Importante alertar para argumentos tortos, que usualmente frequentam esse debate.

Afirma-se que o teto estaria asfixiando o orçamento e o gasto estaria no osso, não havendo onde cortar.

Paulo Guedes, de terno e gravata pretos e camisa branca, usando óculos, aponta para cima com o dedo indicador direito, em frente a um fundo azul
O ministro da economia, Paulo Guedes, em entrevista no Palácio do Planalto, em Brasília - Pedro Ladeira - 25.jan.2022/Folhapress

Difícil acreditar nisso vendo procuradores federais dividirem entre si quase meio milhão de reais que "sobraram no orçamento". Funcionários de estatais ganham salários de executivos com pacotes de benefícios invejáveis. Parlamentares têm R$ 36 bilhões de emendas no bolso. Partidos políticos gozam do maior financiamento público do mundo.

O FMI aponta gasto primário dos três níveis de governo no Brasil, em 2019, de 40% do PIB. Estamos abaixo da pródiga Grécia (45% do PIB), mas muito acima dos emergentes como Rússia (34,5%), Turquia (33,5%), Costa Rica (25,4%) ou México (18,3%). Nem de perto nosso gasto público chegou no fundo do poço.

Outro argumento é que o pobre foi excluído do orçamento. Não parece correto: o principal programa social do país acaba de ter a sua verba quase triplicada. Voltando aos dados do FMI: o Brasil gastou, em 2019, 18% do PIB com previdência, assistência e proteção ao trabalhador. Acima de nós, só os europeus ricos. Nossos pares emergentes estão entre 5% e 13%.

A política social chega aos pobres, mas também atende não pobres. Criam-se novos programas sem extinguir os antigos, que são antiquados, caros e com baixa capacidade de reduzir a pobreza.

Aí, realmente, não há dinheiro que chegue. É enorme a resistência para, de um lado, reformar programas e, de outro, cortar privilégios. Daí faltam recursos para novas prioridades que vão surgindo. Mas isso é muito diferente de dizer que o gasto público está no osso ou que os pobres são ignorados.

Há os que dizem que o teto está sufocando o investimento público. Mas o teto foi criado em 2016 e o investimento vem caindo desde os anos 1990. Cai porque há preferência política por popularidade de curto prazo, mediante aumentos ao funcionalismo e de benefícios sociais, jogando para segundo plano o investimento, que só traz retorno de longo prazo.
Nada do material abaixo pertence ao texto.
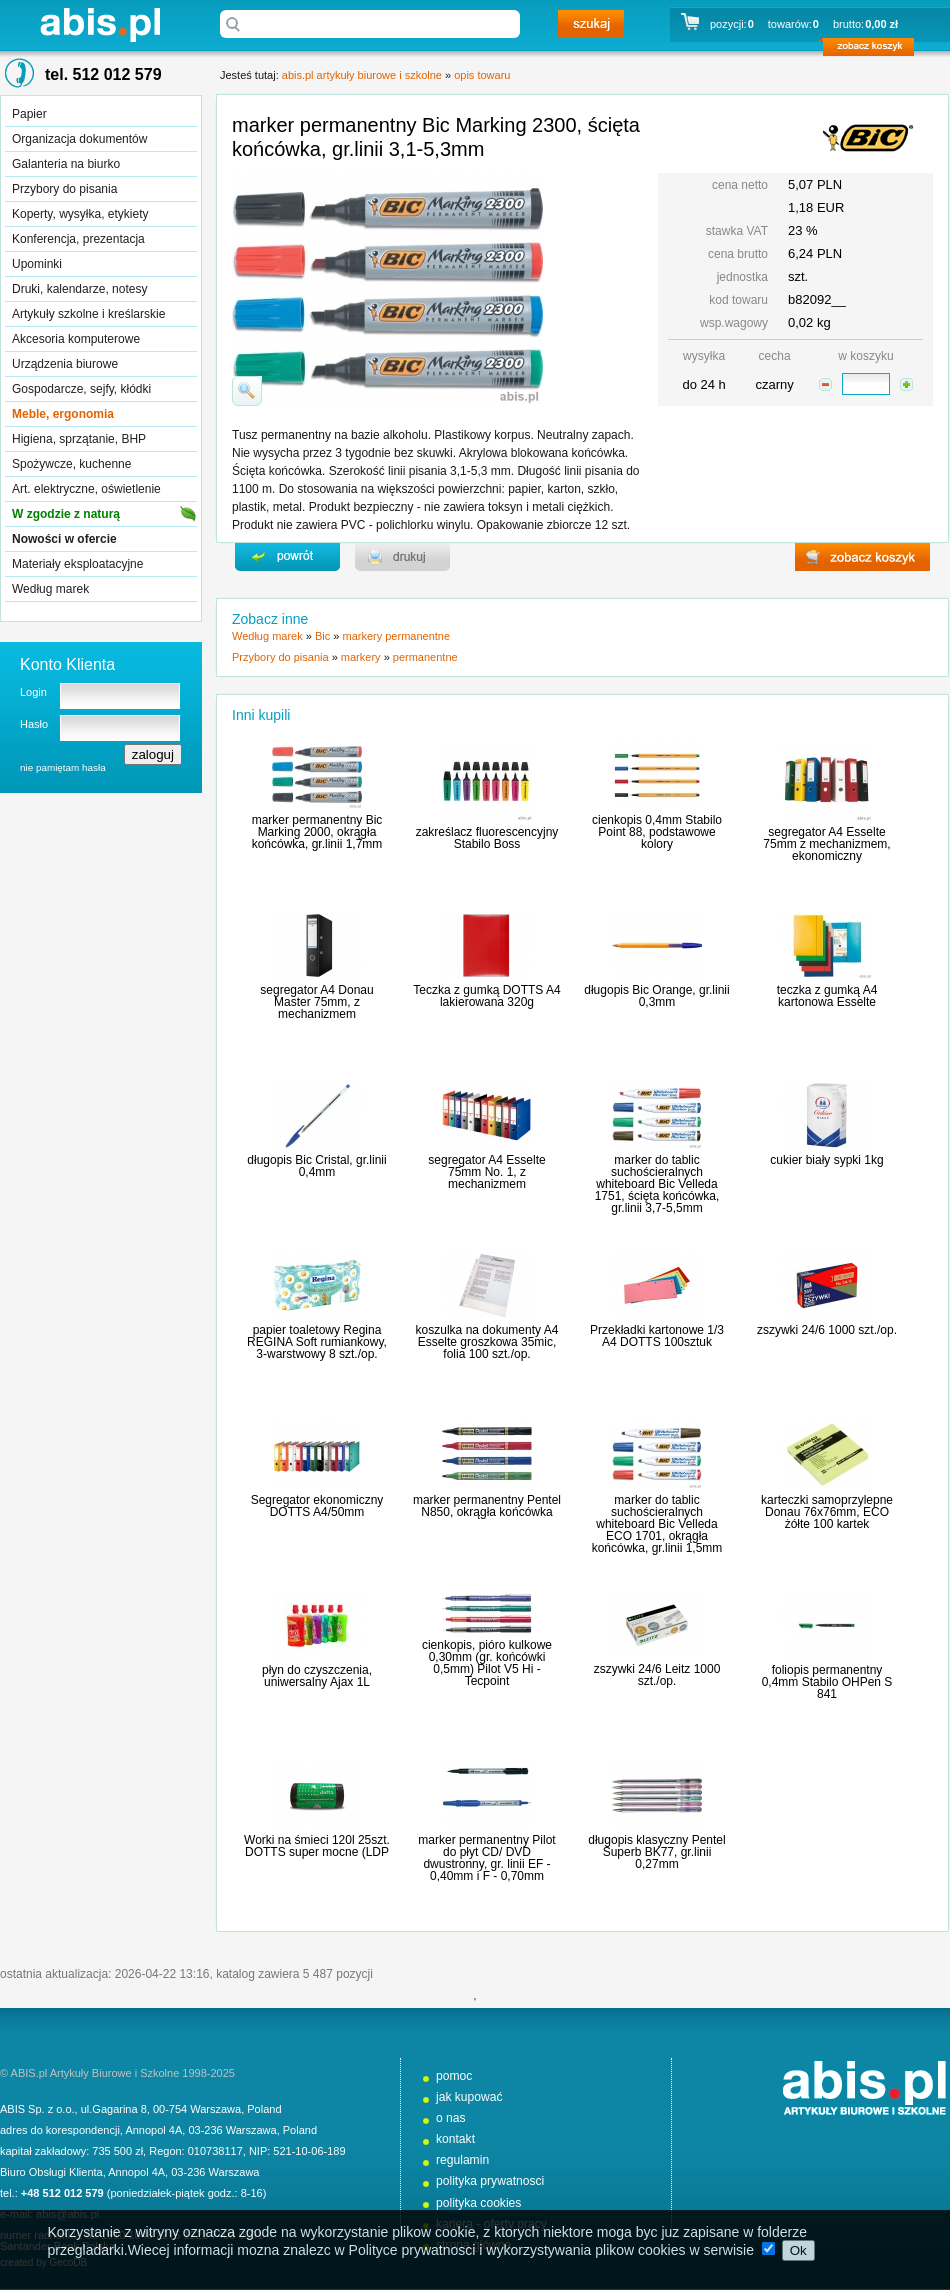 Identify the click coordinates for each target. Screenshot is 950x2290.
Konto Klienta (67, 664)
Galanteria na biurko (66, 164)
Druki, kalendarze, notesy (79, 289)
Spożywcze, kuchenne (71, 464)
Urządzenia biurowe (65, 364)
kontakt (455, 2139)
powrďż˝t (287, 557)
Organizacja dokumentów (79, 139)
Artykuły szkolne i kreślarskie (88, 314)
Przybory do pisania (64, 189)
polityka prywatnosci (490, 2181)
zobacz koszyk (874, 50)
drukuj (402, 557)
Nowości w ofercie (64, 539)
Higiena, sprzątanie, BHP (79, 439)
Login (33, 692)
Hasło (34, 724)
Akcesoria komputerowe (76, 339)
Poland (264, 2109)
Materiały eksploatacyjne (77, 564)
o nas (451, 2118)
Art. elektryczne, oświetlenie (86, 489)
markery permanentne (396, 636)
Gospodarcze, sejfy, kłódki (81, 389)
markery (361, 657)
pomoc (454, 2076)
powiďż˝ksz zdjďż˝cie (247, 391)
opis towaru (482, 75)
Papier (29, 114)
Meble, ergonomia (63, 414)
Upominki (37, 264)
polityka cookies (478, 2203)
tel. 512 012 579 (103, 74)
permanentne (425, 657)
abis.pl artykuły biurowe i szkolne (100, 24)
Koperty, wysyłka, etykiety (80, 214)
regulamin (462, 2160)
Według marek (50, 589)
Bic (322, 636)
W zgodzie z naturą (66, 514)
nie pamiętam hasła (63, 767)
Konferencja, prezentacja (78, 239)
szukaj (591, 24)
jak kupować (469, 2097) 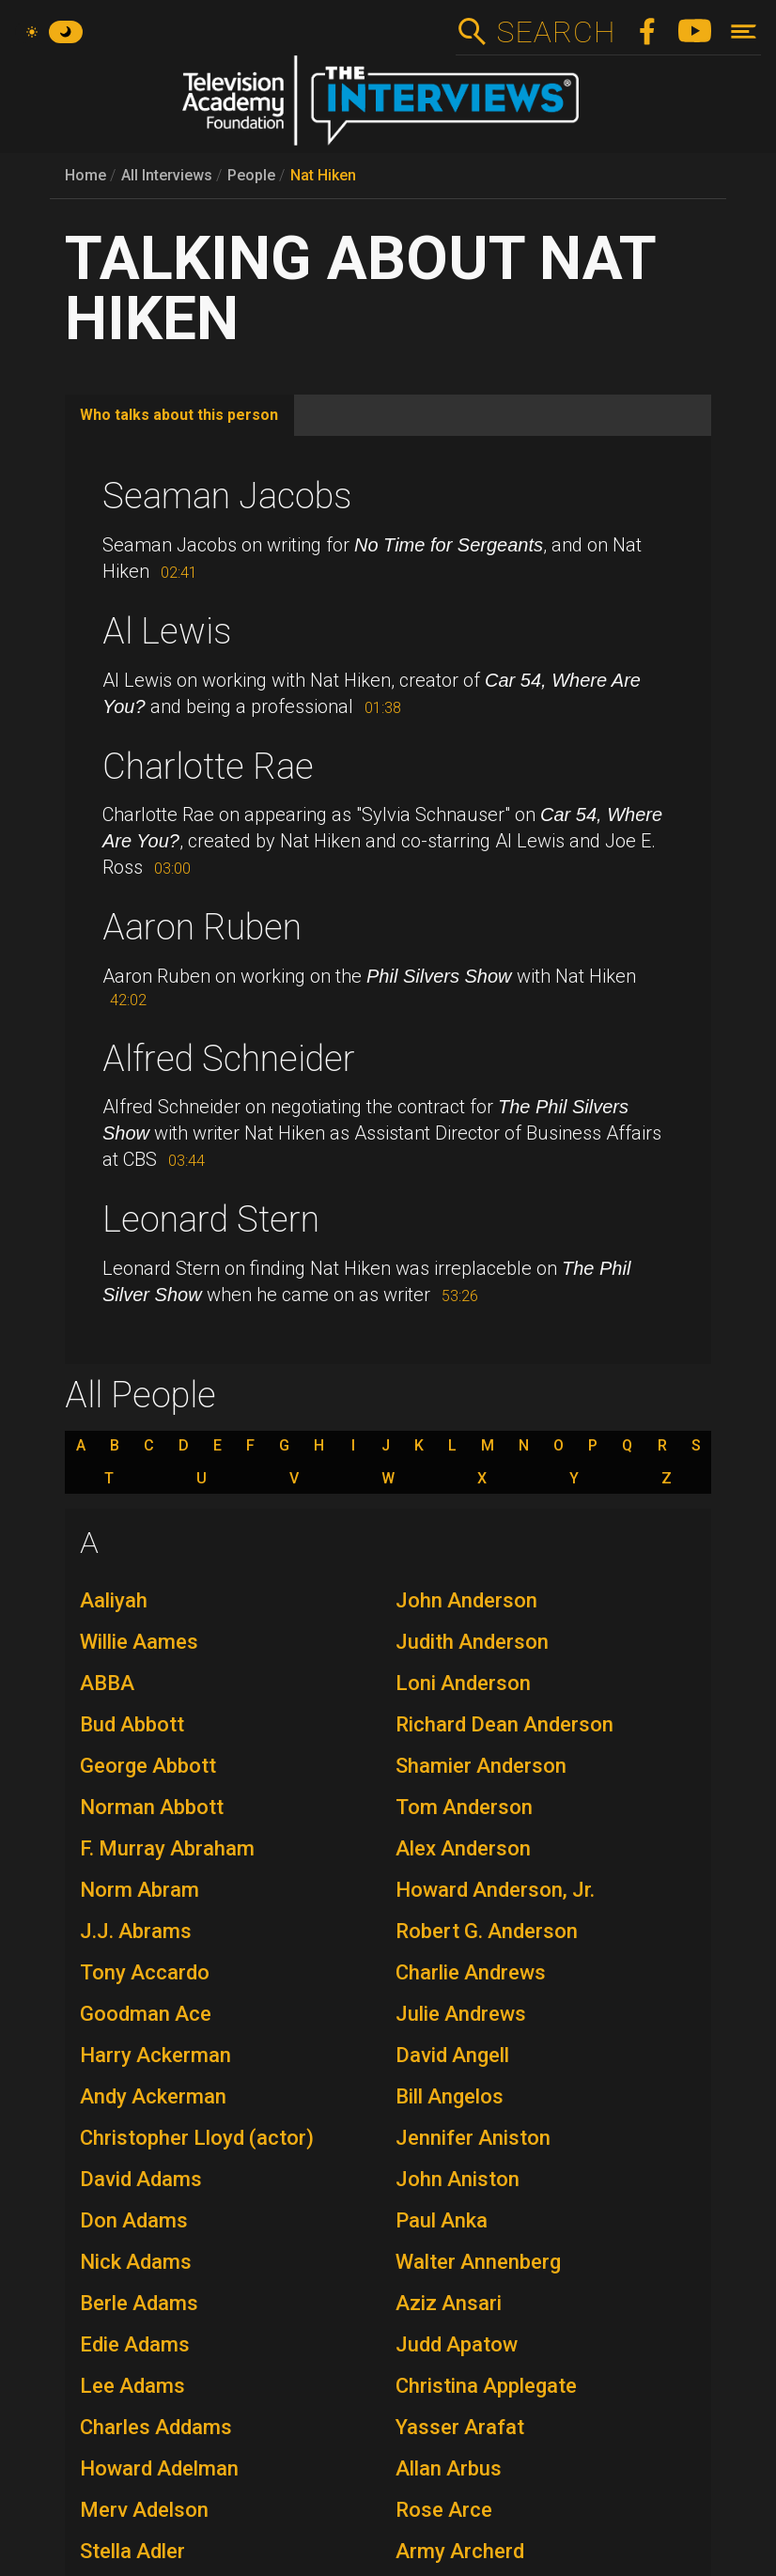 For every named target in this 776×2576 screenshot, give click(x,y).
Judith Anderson (472, 1641)
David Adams (141, 2179)
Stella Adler (132, 2551)
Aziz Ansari (449, 2303)
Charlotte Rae (208, 766)
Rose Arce (444, 2510)
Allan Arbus (449, 2468)
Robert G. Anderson (487, 1931)
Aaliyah (113, 1600)
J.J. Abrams (136, 1931)
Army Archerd (460, 2551)
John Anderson (466, 1600)
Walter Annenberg (478, 2261)
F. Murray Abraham (167, 1848)
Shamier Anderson (481, 1765)
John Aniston (458, 2179)
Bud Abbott (132, 1724)
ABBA (107, 1683)
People (251, 175)
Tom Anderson (464, 1807)
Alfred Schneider (228, 1058)
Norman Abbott (152, 1807)
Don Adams (134, 2220)
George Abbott (148, 1765)
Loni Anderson (463, 1683)
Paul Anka (442, 2220)
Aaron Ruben (202, 927)
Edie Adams (135, 2344)
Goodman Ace (145, 2013)
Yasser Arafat (460, 2427)
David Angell (452, 2055)
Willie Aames (139, 1641)
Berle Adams (139, 2303)
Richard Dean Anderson (504, 1724)
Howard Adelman (159, 2468)
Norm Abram (139, 1889)
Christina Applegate (486, 2386)
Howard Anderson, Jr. (495, 1889)
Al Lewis (166, 631)
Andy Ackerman (153, 2096)
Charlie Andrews (471, 1972)
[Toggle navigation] (743, 31)
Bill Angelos (450, 2096)
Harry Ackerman (155, 2055)
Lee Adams (132, 2386)
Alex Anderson (463, 1848)
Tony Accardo (145, 1972)
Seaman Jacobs (226, 496)
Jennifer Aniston (473, 2137)
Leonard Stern (210, 1219)
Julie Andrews (461, 2013)
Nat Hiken (323, 175)
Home (85, 175)
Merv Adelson (144, 2510)
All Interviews (166, 175)
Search (555, 32)
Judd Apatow (457, 2344)
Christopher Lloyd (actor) (197, 2137)
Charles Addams (156, 2427)
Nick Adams (136, 2261) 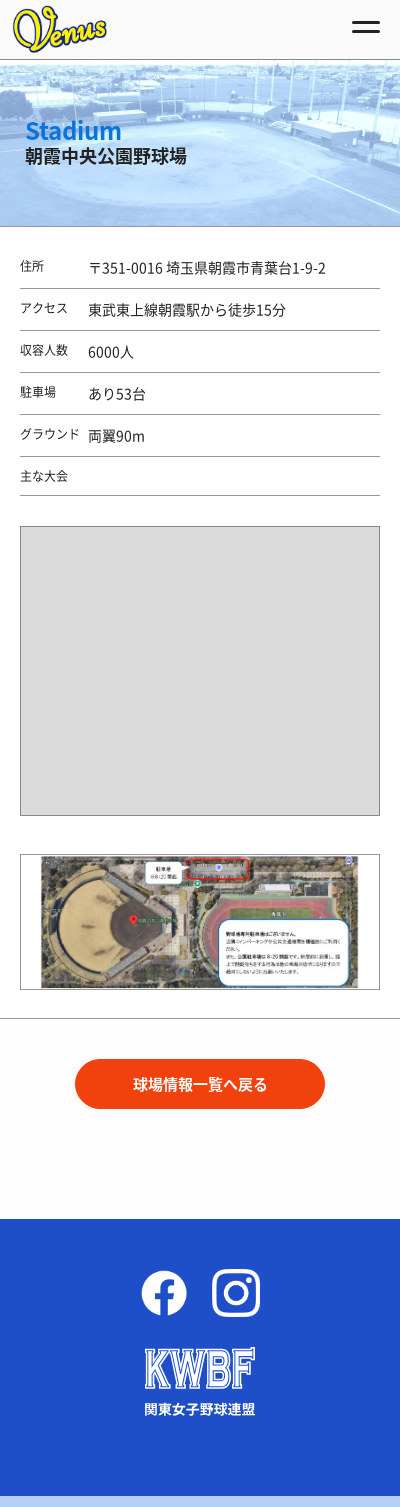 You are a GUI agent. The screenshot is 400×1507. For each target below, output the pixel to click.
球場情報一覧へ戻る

No começo da década passada, por exemplo, o governo federal facilitou o endividamento dos estados para que eles aumentassem o investimento. E o que eles fizeram foi usar o dinheiro para financiar mais gasto de pessoal.

Nos poucos episódios em que o investimento público subiu, isso se fez à custa de mais desequilíbrio fiscal ou em momentos de crescimento atípico da receita. Só haverá recuperação consistente do investimento acompanhado de equilíbrio fiscal se for possível domar o crescimento das despesas correntes. Não adianta querer dinamizar a economia com mais investimentos se isso vai cavar mais o buraco da crise fiscal.

Ouve-se, também, que não faz sentido ter um teto de gastos quando a arrecadação está batendo recordes e há dinheiro disponível para gastar.

Faz sentido, sim. Primeiro porque não há dinheiro sobrando: o governo ainda tem déficit primário. Segundo, porque uma das funções das regras fiscais é evitar que o governo transforme em gasto permanente os aumentos temporários de arrecadação.

Da última vez em que, como agora, aumentamos despesas com base em ganhos de arrecadação provenientes de boom nos preços de commodities, tivemos uma crise fiscal tão logo o boom se extinguiu. Seguiu-se a perda do grau de investimento e a recessão da qual não saímos integralmente até hoje.

Estamos em um ciclo vicioso. Construímos um Estado disfuncional, capturado por interesses privados e focado em populismo eleitoral, que gasta muito, gasta mal e não consegue formar consenso para sair da enrascada.

Isso mina o crescimento econômico. A estagnação produz pobreza e clamor por mais gastos assistenciais. Pleitos oportunistas se vestem de demanda social (como os benefícios fiscais a título de gerar empregos) e pressionam ainda mais as contas do governo. Há uma crença generalizada de que a saída para todos os problemas estaria em alguma nova política pública.

Talvez seja pedagógico fixar o céu como limite para o gasto, e ver no que vai dar.